Merge pull request #1 from gramalingam/multi-device-doc

Sharding formalism
kevinch-nv · Oct 24, 2024 · 6c2e9c0 · 6c2e9c0
2 parents 561031b + 3190b07
commit 6c2e9c0
Showing 1 changed file with 143 additions and 0 deletions.
diff --git a/docs/ShardingFormalism.md b/docs/ShardingFormalism.md
@@ -0,0 +1,143 @@
+In this section, we address the following aspects of a sharding specification:
+the semantics of a sharding specification,
+checking a sharding specification for validity,
+and inferring a complete sharding specification given a partial one.
+
+**Semantics of the sharding spec**:
+We start with an informal description of the intended behavior of a sharding spec.
+Operationally, the execution of an annotated node proceeds as below:
+first, the input data is partitioned or repartitioned, as necessary, to
+ensure that it is in the sharded form specified in the node.

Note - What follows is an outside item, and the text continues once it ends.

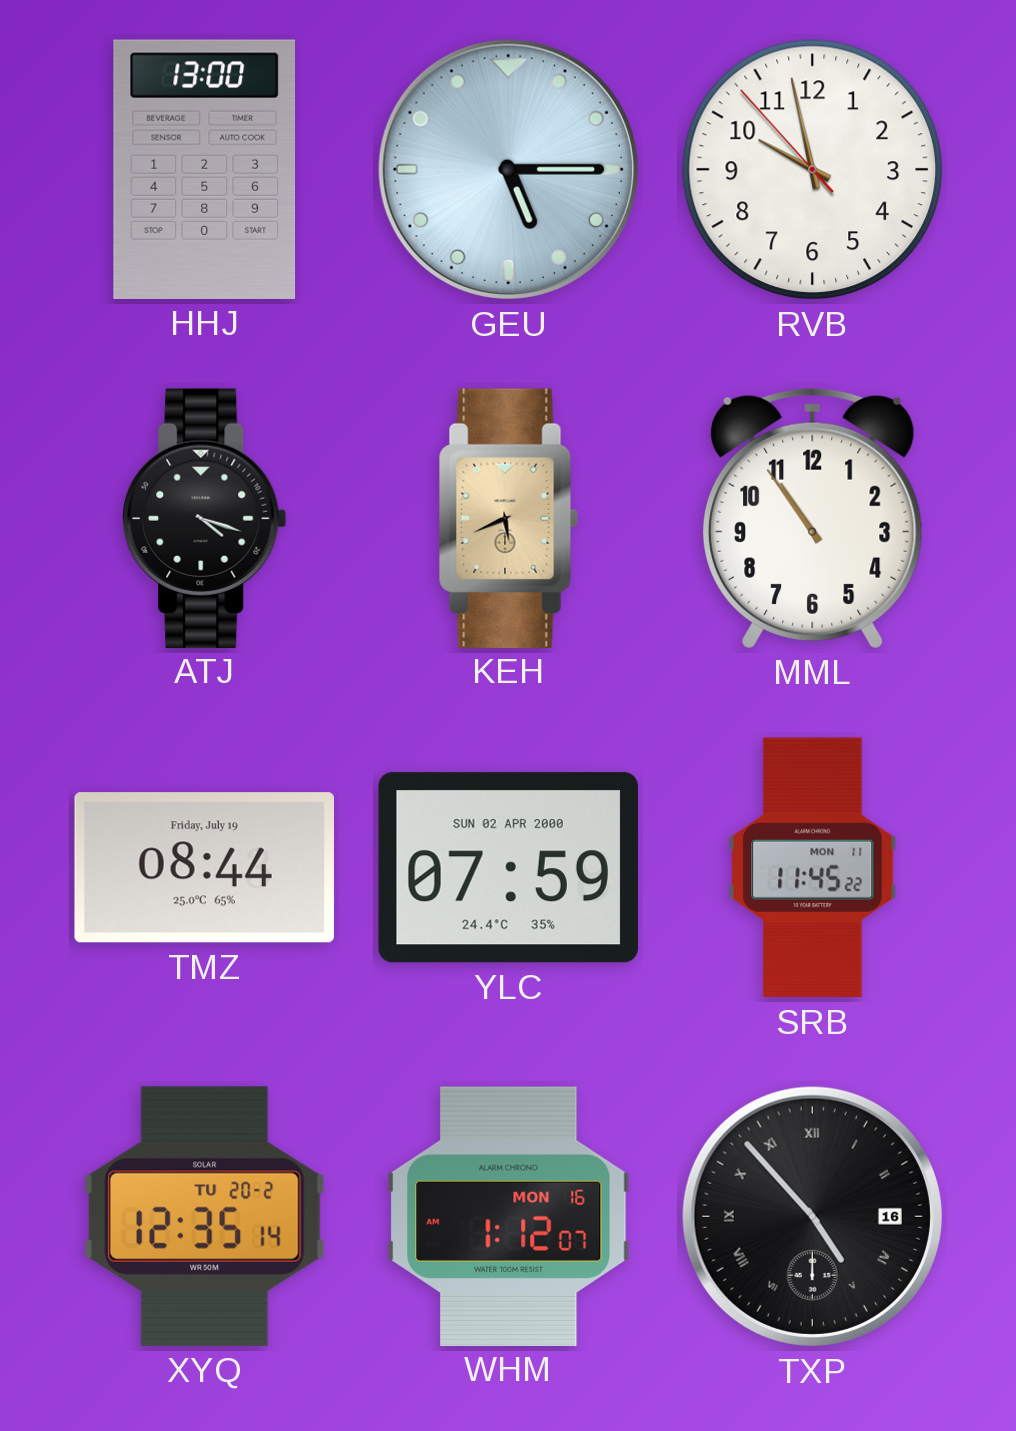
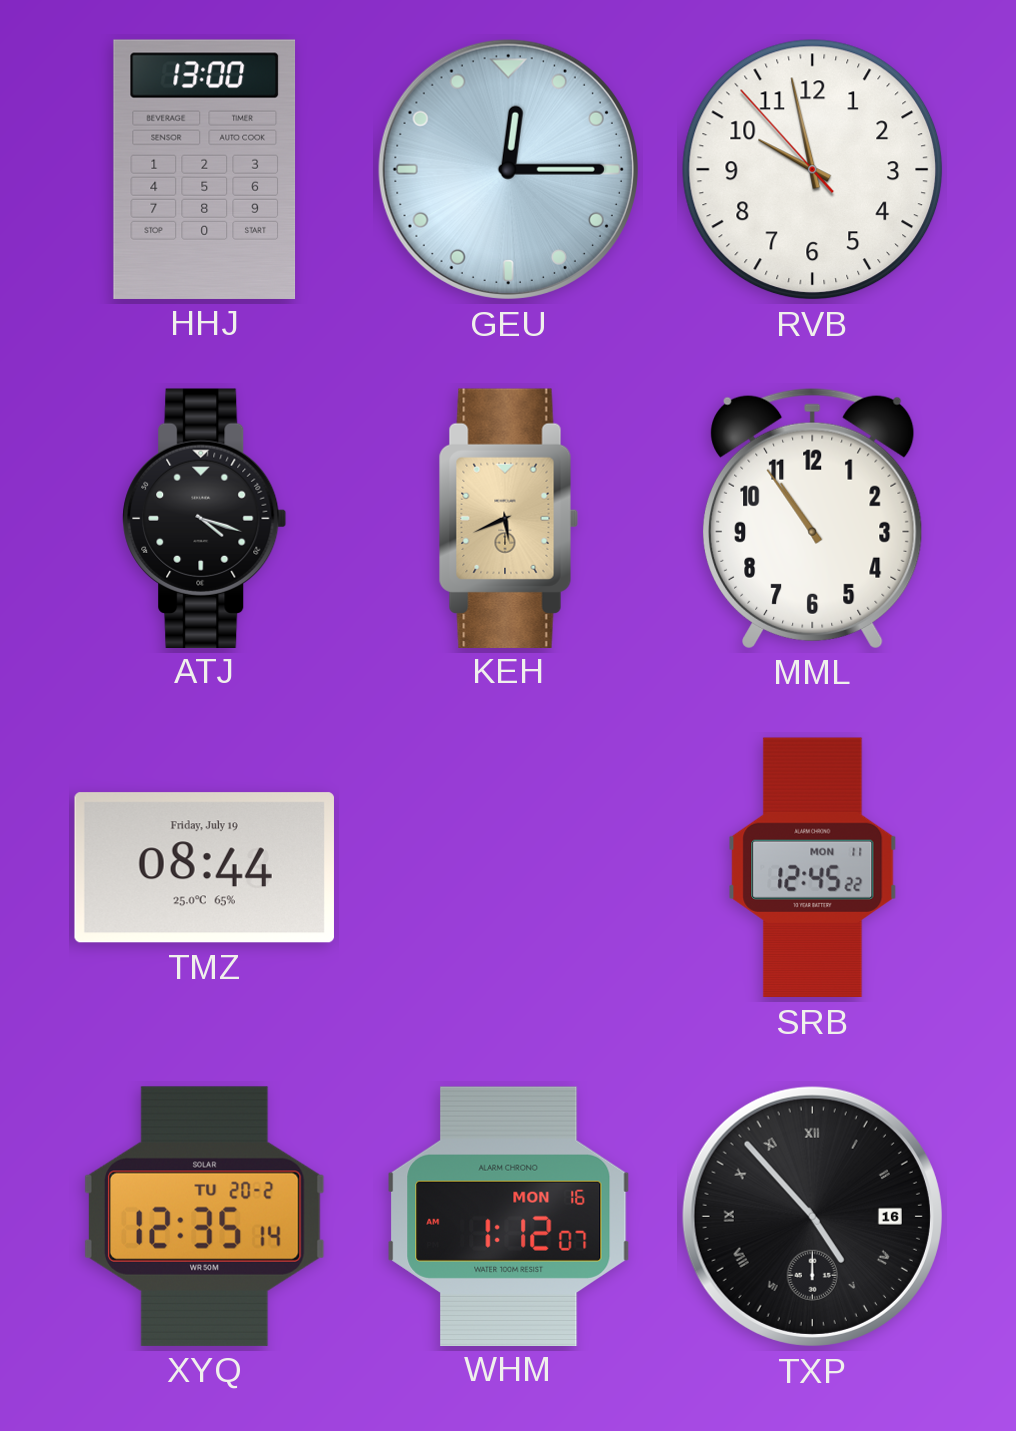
GEU: 5:15 -> 12:15
YLC: 07:59 -> none
SRB: 11:45 -> 12:45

+This potentially involves communication operations among the different devices.
+Next, a parallelized implementation of the operation is applied to the sharded
+data.
+Finally, the output is produced in the sharded form specified in the node.

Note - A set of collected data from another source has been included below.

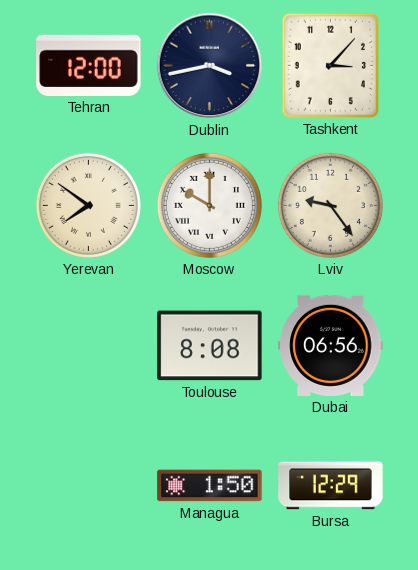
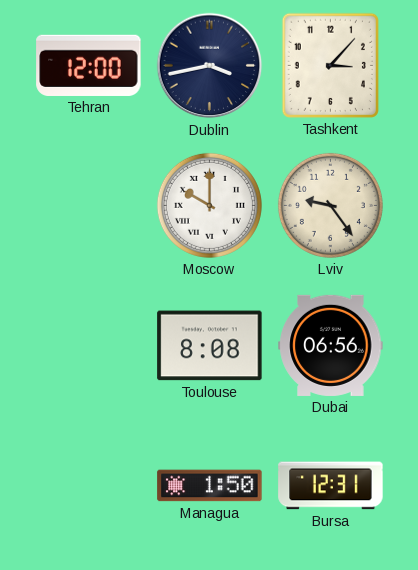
Yerevan: 7:51 -> none
Bursa: 12:29 -> 12:31
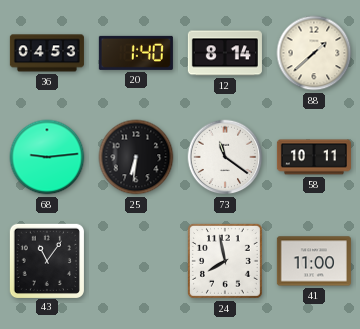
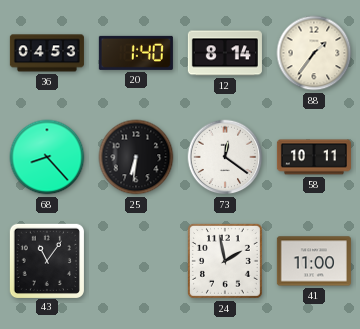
88: 1:38 -> 1:36
68: 9:14 -> 8:23
73: 11:21 -> 12:21
24: 7:58 -> 1:58
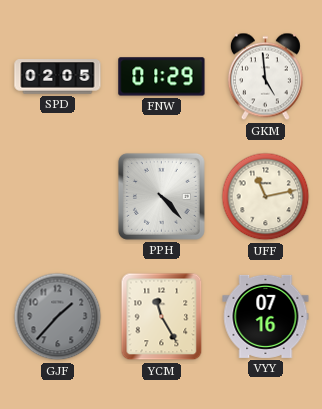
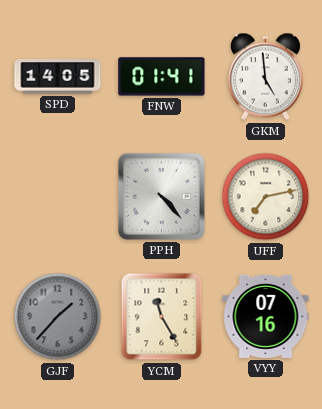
SPD: 02:05 -> 14:05
FNW: 01:29 -> 01:41
UFF: 11:13 -> 7:13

+This too may involve the use of communication collective ops.
+
+**Validity of a sharding spec**:
+Note that not all input sharding specs make sense.
+For example, consider the addition operator `Add(A,B)`, where both inputs are
+two dimensional tensors of shapes `[32, 1024]`. Sharding the first input between
+two devices along axis 0 and the second input between the same two devices
+along axis 1 does not make sense. In fact, we typically expect both inputs to be
+sharded the same way. 
+
+A sharding-checker to check if a given input sharding spec makes sense would be
+useful and we recommend building one. The correctness requirements, however, vary from
+operator to operator, though they mostly fall into one of a few different groups,
+described in more detail below.
+
+Note that the output sharding spec for a node does not have to be consistent with
+the input sharding spec of the node.
+This is useful when we want to reshard the output to be more suitable for the consumers
+of the output.
+
+However, even if a given sharding spec makes sense, a particular implementation
+may not support it. The implementation should ideally provide feedback to
+the user indicating this, but may choose to use an alternative implementation
+or abort. Different users and scenarios may have different requirements (on
+whether an alternative parallel or sequential implementation is preferable or not.)
+Thus, a particular implementation may have stricter requirements on the set of sharding
+specs that it supports.
+
+**Inference of missing elements of a sharding spec**:
+A validity checker can be extended to automatically infer some missing elements of a sharding
+spec, as we outline below.
+
+* If no input sharding spec is provided for a node's input X, it is assumed to be the same as
+the sharding spec specified for X at the node that produces the value X.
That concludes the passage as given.